How Does This Citizen Science Thought Project Work?

SERC scientists have been trying to determine how rock vomit spreads and what factors might influence its demise. You can read more about their work using treatments of fresh water, extremely salty water, lack of oxygen, acetic acid, and bleach in a controlled field setting as they try to find out what might work to control it. These researchers are asking you, as citizen scientists, to participate in a thought experiment project to help come up with a way to control rock vomit based on their findings. On the page listed above they give you some factors to consider such as treatment area, containment, limiting mortality of other species and outside the area, wind, waves, and tides. Your job is to think about these variables and to design a theoretical solution to the problem of this invasive species.
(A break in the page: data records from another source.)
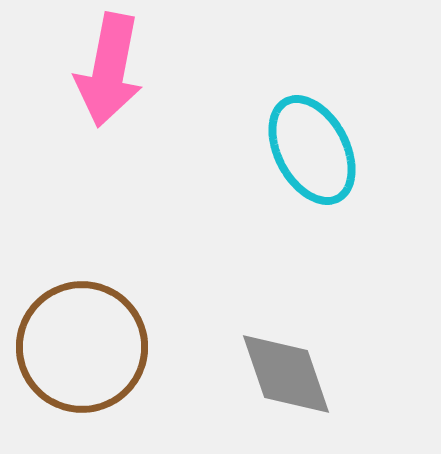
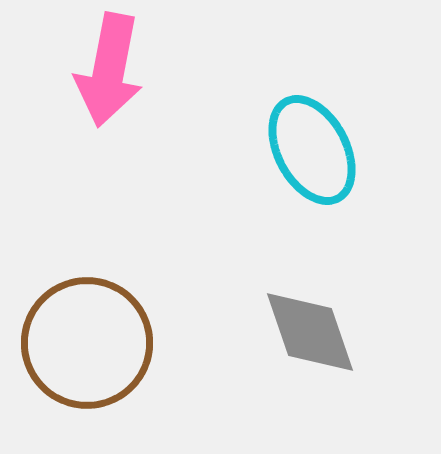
brown circle: moved 5 px right, 4 px up
gray diamond: moved 24 px right, 42 px up
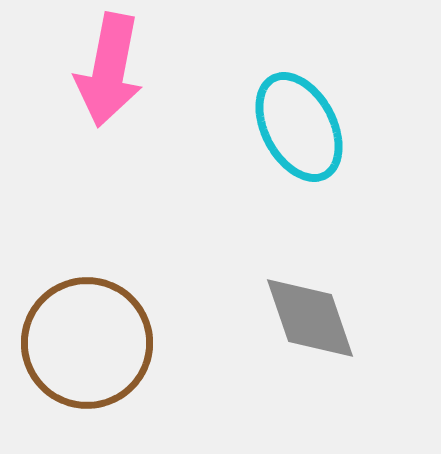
cyan ellipse: moved 13 px left, 23 px up
gray diamond: moved 14 px up
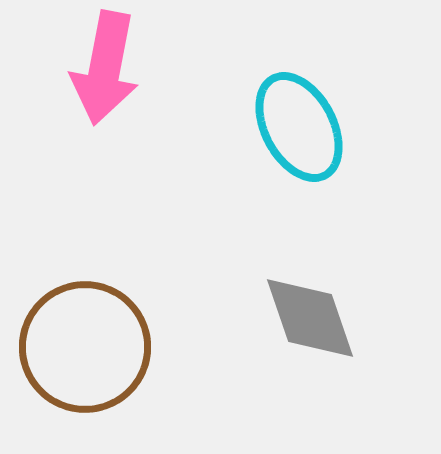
pink arrow: moved 4 px left, 2 px up
brown circle: moved 2 px left, 4 px down
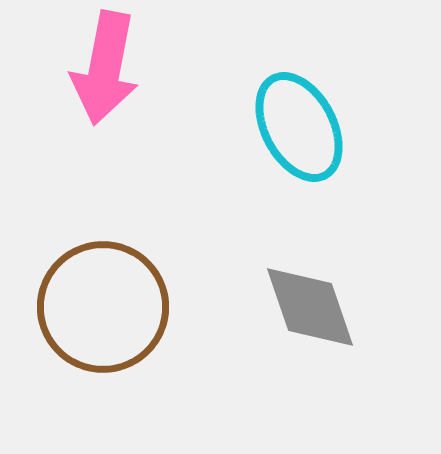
gray diamond: moved 11 px up
brown circle: moved 18 px right, 40 px up
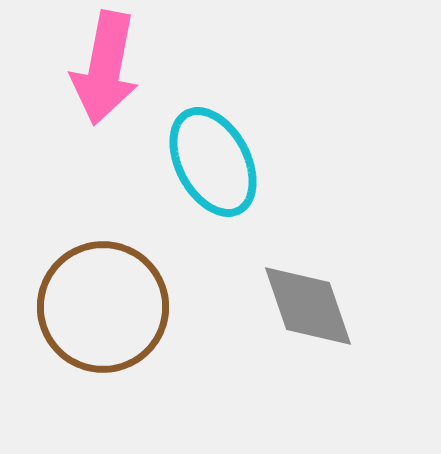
cyan ellipse: moved 86 px left, 35 px down
gray diamond: moved 2 px left, 1 px up
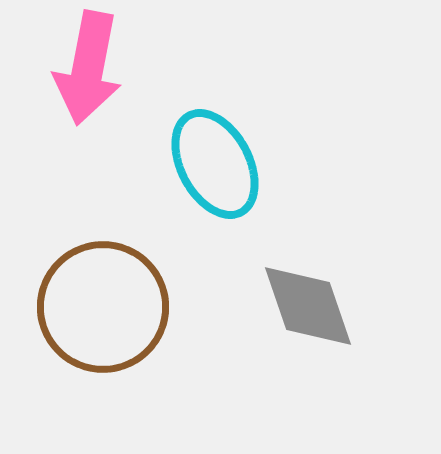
pink arrow: moved 17 px left
cyan ellipse: moved 2 px right, 2 px down
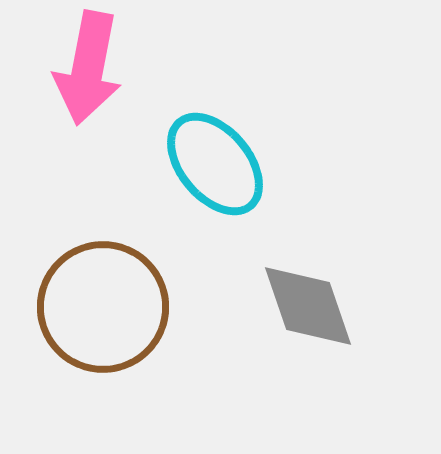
cyan ellipse: rotated 12 degrees counterclockwise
Remember, the solution may or may not be implemented but your thoughts and theories could help solve a major invasive species problem!

If you would like to submit an idea please send your proposal to Monaca Noble (Noblem@si.edu) by December 16th. The lab will choose the best solution and post the winner on the Smithsonian Environmental Research Center website for Invasive Species.

Images: USGS.gov

If you’re looking for some scientific inspiration, try this paper:

McCann, LD, K Holzer, IC Davidson, GV Ashton, and GM Ruiz. 2013. Promoting invasive species control and eradication in the sea: options for managing the tunicate invader Didemnum vexillum in Sitka, Alaska. Marine Pollution Bulletin. Available online.


When not writing her blog The Infinite Spider, Karen McDonald is a guest blogger, curriculum developer, science content editor, and outdoor educator with over thirteen years in informal science education. She has an MS in Biology and a BS in Environmental Science and Philosophy. Currently she works for Smithsonian and contracts for Discovery Channel.